医療機器の世界市場は「約20兆 円」(複数の医療機器メーカー)とみられている。これは,国内における電子産業(電子機器および電子部品・デバイス)の生産金額や,自動車(トラック・バスを含む四輪車)の生産金額とほぼ同じである。グラフの数値は,いずれも2004年のもの。電子産業のデータは電子情報技術産業協会(JEITA),自動車のデー タは日本自動車工業会のデータを参照した。このうち日本市場は,世界市場の10%となる約2兆円である。

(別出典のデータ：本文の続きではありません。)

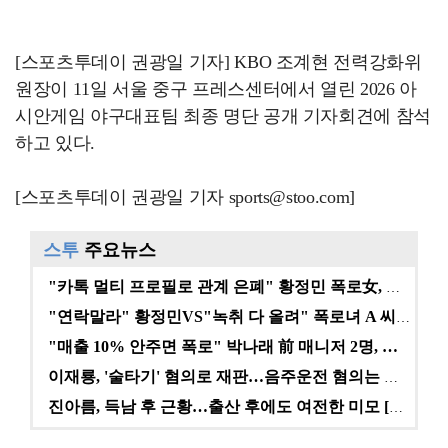
[스포츠투데이 권광일 기자] KBO 조계현 전력강화위
원장이 11일 서울 중구 프레스센터에서 열린 2026 아
시안게임 야구대표팀 최종 명단 공개 기자회견에 참석
하고 있다.
[스포츠투데이 권광일 기자 sports@stoo.com]
스투
주요뉴스
"카톡 멀티 프로필로 관계 은폐" 황정민 폭로女, 문자…
"연락말라" 황정민VS"녹취 다 올려" 폭로녀 A 씨,…
"매출 10% 안주면 폭로" 박나래 前 매니저 2명, …
이재룡, '술타기' 혐의로 재판…음주운전 혐의는 미적용…
진아름, 득남 후 근황…출산 후에도 여전한 미모 [스타…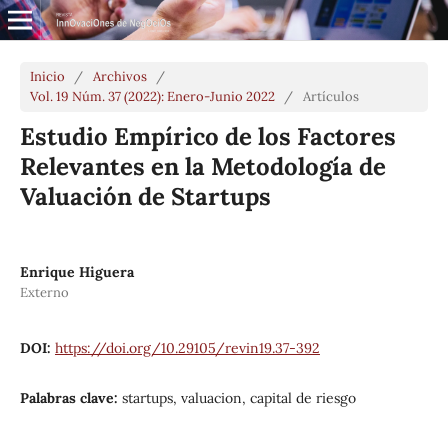
Inicio
/
Archivos
/
Vol. 19 Núm. 37 (2022): Enero-Junio 2022
/
Artículos
Estudio Empírico de los Factores
Relevantes en la Metodología de
Valuación de Startups
Enrique Higuera
Externo
DOI:
https://doi.org/10.29105/revin19.37-392
Palabras clave:
startups, valuacion, capital de riesgo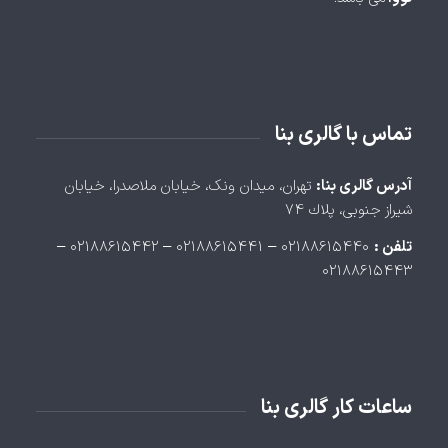
تماس با گالری بنا
آدرس گالری بنا:
تهران، ميدان ونک، خيابان ملاصدرا، خيابان
شيراز جنوبی، پلاك ۷۴
تلفن :
۰۲۱۸۸۶۱۵۴۴۰ – ۰۲۱۸۸۶۱۵۴۴۱ – ۰۲۱۸۸۶۱۵۴۴۲ –
۰۲۱۸۸۶۱۵۴۴۳
ساعات کار گالری بنا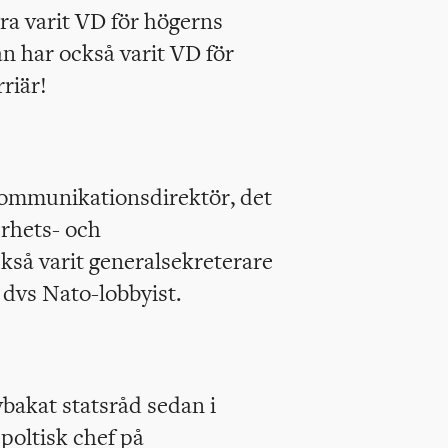
ra varit VD för högerns
n har också varit VD för
riär!
kommunikationsdirektör, det
erhets- och
kså varit generalsekreterare
dvs Nato-lobbyist.
akat statsråd sedan i
poltisk chef på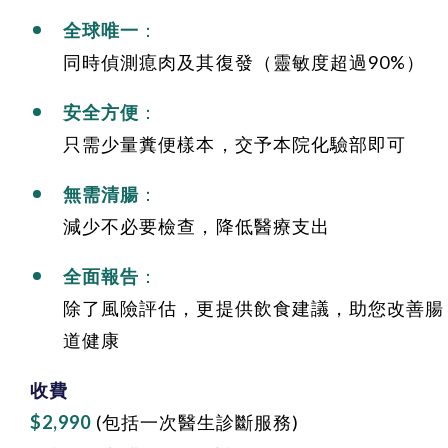
全球唯一
：
同時偵測瘜肉及其復發（靈敏度超過90%）
安全方便
：
只需少量糞便樣本，交予本院化驗部即可
無需清腸
：
減少不必要檢查，降低醫療支出
全面報告
：
除了風險評估，更提供飲食建議，助您改善腸
道健康
收費
$2,990
(包括一次醫生診斷服務)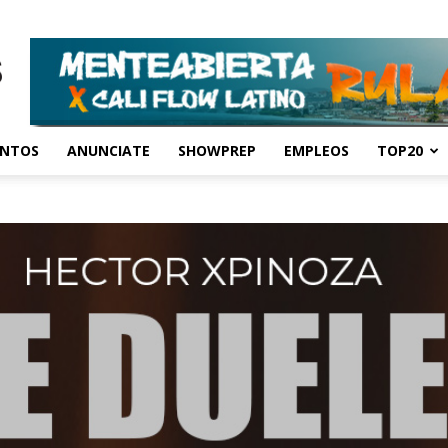
ENTOS
ANUNCIATE
SHOWPREP
EMPLEOS
TOP20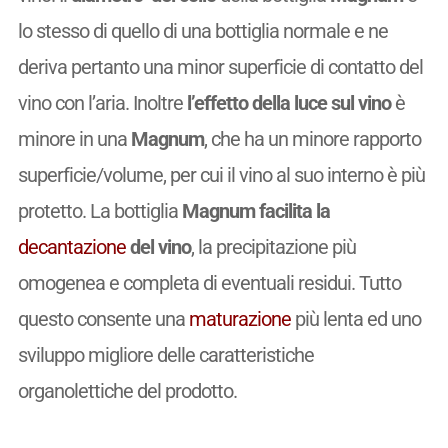
lo stesso di quello di una bottiglia normale e ne
deriva pertanto una minor superficie di contatto del
vino con l’aria. Inoltre
l’effetto della luce sul vino
è
minore in una
Magnum
, che ha un minore rapporto
superficie/volume, per cui il vino al suo interno è più
protetto. La bottiglia
Magnum
facilita la
decantazione
del vino
, la precipitazione più
omogenea e completa di eventuali residui. Tutto
questo consente una
maturazione
più lenta ed uno
sviluppo migliore delle caratteristiche
organolettiche del prodotto.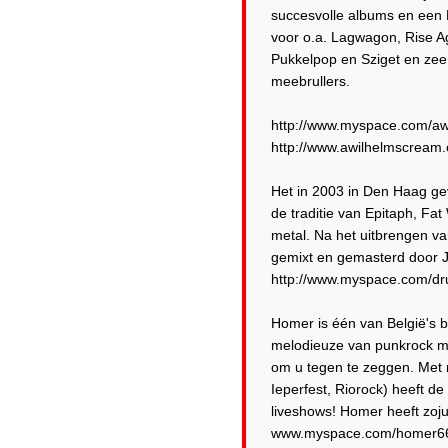
succesvolle albums en een 
voor o.a. Lagwagon, Rise Ag
Pukkelpop en Sziget en zeer
meebrullers.
http://www.myspace.com/a
http://www.awilhelmscream
Het in 2003 in Den Haag ge
de traditie van Epitaph, Fa
metal. Na het uitbrengen va
gemixt en gemasterd door J
http://www.myspace.com/dr
Homer is één van België's 
melodieuze van punkrock me
om u tegen te zeggen. Met m
Ieperfest, Riorock) heeft
liveshows! Homer heeft zojui
www.myspace.com/homer6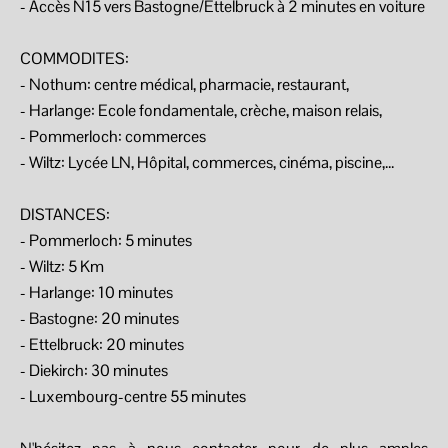
- Accès N15 vers Bastogne/Ettelbruck à 2 minutes en voiture
COMMODITES:
- Nothum: centre médical, pharmacie, restaurant,
- Harlange: Ecole fondamentale, crèche, maison relais,
- Pommerloch: commerces
- Wiltz: Lycée LN, Hôpital, commerces, cinéma, piscine,...
DISTANCES:
- Pommerloch: 5 minutes
- Wiltz: 5 Km
- Harlange: 10 minutes
- Bastogne: 20 minutes
- Ettelbruck: 20 minutes
- Diekirch: 30 minutes
- Luxembourg-centre 55 minutes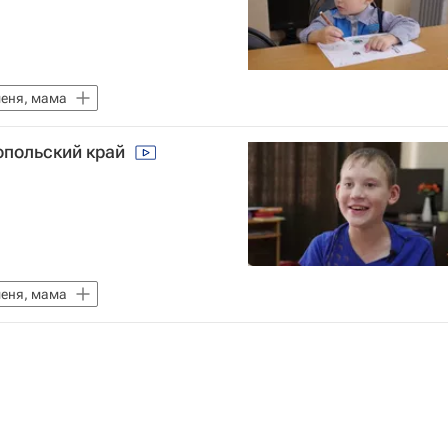
еня, мама
ропольский край
еня, мама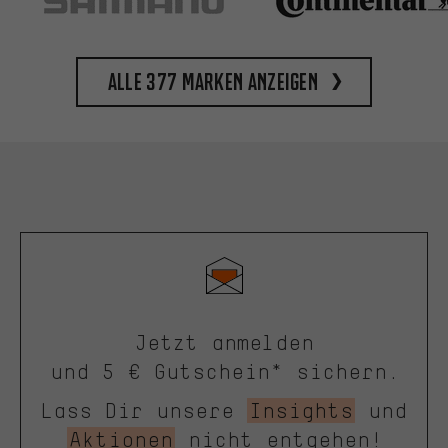
Alle 377 Marken anzeigen
Jetzt anmelden
und 5 € Gutschein* sichern.
Lass Dir unsere
Insights
und
Aktionen
nicht entgehen!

 かつてはパソコン,そして携帯電話機やデジタル家電へと移行し,最近ではクルマ…。エレクトロニクス技術の成長を支える牽引役は,時代とともに変化してきた。「これから先,どんな分野を牽引役として期待するか?」。この問いに対する技術者からの回答で上位に入ったのが,医療機器である。
 世界の医療機器市場は,国内の電子産業や自動車産業とほぼ同じ約20兆円。国内はこのうち10%に当たる2兆円とされる。この医療機器を取り巻く環境は今,大きな変化点を迎えている。医療のデジタル化,少子高齢化,疾病の多様化,そして国民医療費の続伸…。こうした中,新たな医療機器へのニーズが急速に高まっている。

 そこで医療機器をさらに進化させるためには,より高度なエレクトロニクス技術が必要不可欠になる。技術者が医療機器を牽引役として期待するのは,こうした状況を敏感に感じてのことだろう。最先端の技術を医療機器に投入して大きく育て,民生機器への展開も狙う――。そんな「メディカルで種まき」する事例がここにきて増えている。